Troisième effort longue durée de l’hydre à deux têtes, Spirit Animal s’inscrit dans la continuité de Cosmos (2004) et Surface To Air (2006). Au programme, cinq échappées faisant parfois plus que voisiner avec les dix minutes au compteur et enracinées sur un socle synthétique, assemblage de couches de claviers et autres synthétiseurs qui dégoulinent de toute part. Ceci dit, batterie, percussions, guitare et basse ne sont pas en reste ("Earthly Powers"), arc-boutants certes plus discrets mais soutenant efficacement une architecture issues des années 70/80 où tous les éléments se mélangent, fusionnent en un tout plus digeste qu'il n'y parait de prime abord car les deux musiciens savent imprimer beaucoup de rythme à leurs effusions instrumentales.
Si le style du groupe est clairement reconnaissable, pour autant, Zombi continue de travailler, de façonner sa musique complètement anachronique. Ainsi, il pousse jusqu'au paroxysme son art de la répétition hypnotique, accède à une espèce de beauté métaphysique, il diversifie son expression (Mellotron, ambiances plus liturgiques…) et accentue ses traits les plus rock ("Cosmic Powers") voire les plus lourds, comme en témoigne le sombre et démentiel "Through Time" et ses 17 minutes de folie sur lesquelles planent l'ombre de Klaus Schulze et qui meurt lentement ; deux titres en forme d’apothéose après un début d’album tout aussi réussi mais probablement moins surprenant ("Spirit Warrior"). Avec classe, puissance et émotion, Zombi exalte tout un pan de la musique progressive, celle-là même qui a conduit au déclin du genre dans la seconde moitié des années 70.

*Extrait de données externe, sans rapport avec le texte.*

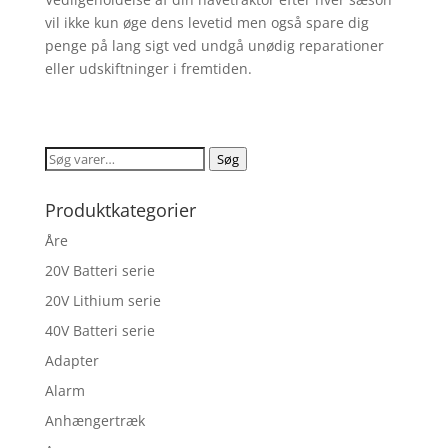
vil ikke kun øge dens levetid men også spare dig
penge på lang sigt ved undgå unødig reparationer
eller udskiftninger i fremtiden.
Søg
Søg
efter:
Produktkategorier
Åre
20V Batteri serie
20V Lithium serie
40V Batteri serie
Adapter
Alarm
Anhængertræk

Ceux qu’horrifient les déluges de notes et la suprématie des claviers peuvent se pincer le nez et se boucher les oreilles. Par contre les amateurs de synthés qui galopent de partout mais de manière lancinante, eux, ne pourront que prendre leur pied. Doté de compositions plus fortes que ses divers prédécesseurs, Spirit Animal peut sans hésiter être considéré comme le travail le plus abouti de ses géniteurs. Pourtant ses aînés, Cosmos surtout, se révélaient déjà remarquables, c’est dire toute la valeur de cette nouvelle offrande moins aérienne et plus terreuse.